Los miedos, las vergüenzas, las penas, las desilusiones, la esperanza muerta; le confundían y se derretía aquella imperiosa buena autoestima que siempre le caracterizó. Por eso dejó de creer en el amor y un buen día se dejó conquistar por brillos de inteligencia de un joven que parecía ser su héroe porque no le juzgaba y la quería simplemente porque le funcionaba y lo pintaba mejor de lo que era. Y creyeron amarse hasta que se acabó la mentira.

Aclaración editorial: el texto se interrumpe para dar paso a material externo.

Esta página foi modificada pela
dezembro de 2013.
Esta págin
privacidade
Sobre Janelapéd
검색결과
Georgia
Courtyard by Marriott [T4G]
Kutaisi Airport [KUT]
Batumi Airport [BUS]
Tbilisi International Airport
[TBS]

Y regresó al lugar de siempre, teniendo que luchar con enfrentar el pasado que le lastimó; pero había una historia paralela, de un joven escritor, que pintaba bellos poemas con sus letras y comprendía a través de esos escritos el poder del mundo y la condición del hombre. A ese le hablaban los cielos, y saltaba entre brillos por las noches; y conquistaba musas siempre. Tenía el poder aquel joven de reinventarse cada día y de amar intensamente y hacer girar más la tierra. Con sus historias se entretenían los ángeles, y después volaban a su paraíso para contarles a las demás criaturas sobre las bellas venturas del espíritu de aquel terrestre.
Pisaron los mismos lugares, y despertaron en el mismo lugar del que quisieron huir, porque siempre sintieron en lo hondo de su ser, que ellos no eran de este mundo.

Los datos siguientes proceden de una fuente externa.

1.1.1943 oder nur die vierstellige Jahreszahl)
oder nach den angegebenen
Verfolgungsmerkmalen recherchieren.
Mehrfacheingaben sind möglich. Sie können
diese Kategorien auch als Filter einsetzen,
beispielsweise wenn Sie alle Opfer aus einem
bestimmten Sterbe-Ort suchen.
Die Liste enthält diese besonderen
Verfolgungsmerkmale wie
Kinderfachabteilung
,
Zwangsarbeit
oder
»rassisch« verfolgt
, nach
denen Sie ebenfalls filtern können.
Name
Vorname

Y sus empeños los cobijaron y los arrastraron ante sí; y quedaron sospechosos, voluntariosos, con miedo y emoción de estar ante una puerta que conducía a un par de segundos que abría un beso que se iba transformando en diversas figuras y acababa por sentir amor.
Acababan ellos de ser su deseo, y por fin, mirarse con magia.
Con profunda sinceridad, ante lo que siempre quiso Dios.